Methinks NCCT Stroke is a radiological computer aided triage and notification software indicated for use in the analysis of (1) non-contrast head CT (NCCT) images. The device is intended to assist hospital networks and trained physicians in workflow triage by flagging and communicating suspected positive findings of (1) Intracranial Hemorrhage (ICH) and (2) Large Vessel Occlusion (LVO) of the ICA, MCA-M1 and MCA-M2.

Methinks NCCT Stroke uses an artificial intelligence algorithm to analyze images and highlight cases with suspected (1) ICH and (2) LVO in the cloud in parallel to the ongoing standard of care image interpretation. The user is presented with notifications for cases with suspected ICH or LVO findings via PACS and/or notifications. Notifications include preview images that are meant for informational purposes only, and are not intended for diagnostic use beyond notification.

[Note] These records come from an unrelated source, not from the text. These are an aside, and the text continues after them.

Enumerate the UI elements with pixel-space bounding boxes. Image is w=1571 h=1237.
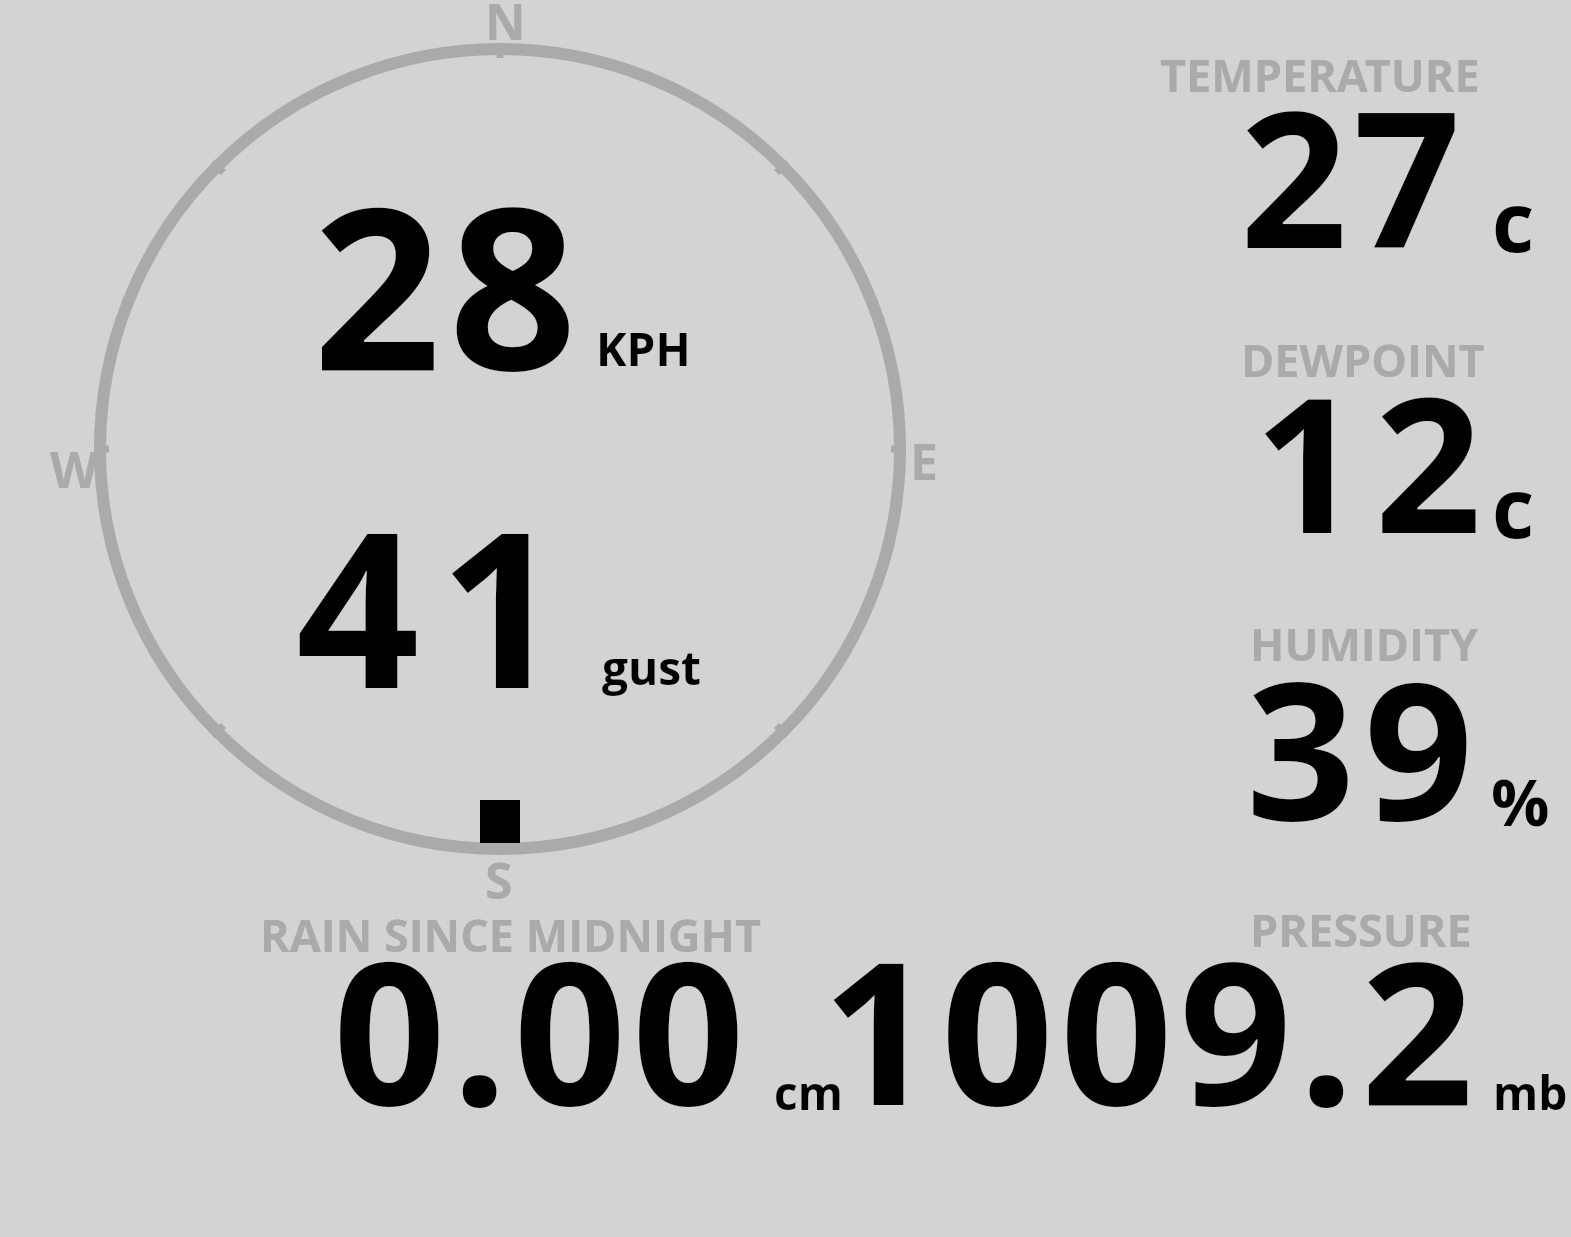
staticText: PRESSURE xyxy=(1250,899,1472,960)
staticText: 1009.2 xyxy=(822,894,1481,1162)
other: Wind direction compass xyxy=(0,0,1571,1237)
staticText: c xyxy=(1492,450,1535,562)
staticText: mb xyxy=(1493,1061,1568,1124)
staticText: N xyxy=(485,0,526,55)
staticText: 41 xyxy=(296,457,583,751)
staticText: HUMIDITY xyxy=(1250,613,1479,674)
staticText: E xyxy=(910,427,939,495)
staticText: 39 xyxy=(1246,616,1483,876)
staticText: TEMPERATURE xyxy=(1160,44,1480,105)
staticText: 0.00 xyxy=(333,894,751,1162)
staticText: 27 xyxy=(1240,47,1467,303)
staticText: gust xyxy=(602,636,702,699)
staticText: 12 xyxy=(1254,333,1496,588)
staticText: % xyxy=(1491,757,1550,846)
staticText: S xyxy=(485,846,513,914)
staticText: c xyxy=(1492,164,1535,276)
staticText: DEWPOINT xyxy=(1241,329,1485,390)
staticText: 28 xyxy=(313,131,585,436)
staticText: W xyxy=(50,435,99,503)
staticText: RAIN SINCE MIDNIGHT xyxy=(260,904,761,965)
staticText: KPH xyxy=(596,317,691,380)
staticText: cm xyxy=(774,1061,843,1124)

The device does not alter the original medical image, and it is not intended to be used as a primary diagnostic device. The results of Methinks NCCT Stroke are intended to be used in conjunction with other patient information and based on professional judgment to assist with triage/prioritization of medical images. Notified clinicians are ultimately responsible for reviewing full images per the standard of care. Methinks NCCT Stroke is for adults only.

Device Description

Methinks NCCT Stroke is a radiological computer-assisted triage and notification software device. The device receives Non-Contrast Computed Tomography (NCCT) images and processes them to provide triage and notification prioritization of suspected Intracranial Hemorrhage (ICH) and Large Vessel Occlusion (LVO) of the ICA, MCA-M1 and MCA-M2. The Methinks NCCT Stroke device is an AI/ML Software as a Medical Device. The outputs of the device are intended to be used by trained clinicians in the prioritization of patients with suspected ICH and/or LVO.

AI/ML Overview

The provided FDA 510(k) clearance letter for the Methinks NCCT Stroke device details the acceptance criteria and the study that proves the device meets these criteria. Here's a breakdown of the requested information:

Acceptance Criteria and Reported Device Performance

Table of Acceptance Criteria and Reported Device Performance

The acceptance criteria are implied by the reported performance metrics, primarily sensitivity (Se) and specificity (Sp), for both Intracranial Hemorrhage (ICH) and Large Vessel Occlusion (LVO) detection. The document states that "Sensitivity and specificity exceed the pre-specified performance goals for ICH and LVO," although the exact numerical "goals" are not explicitly stated. The performance of the device against human readers is also an implicit acceptance criterion.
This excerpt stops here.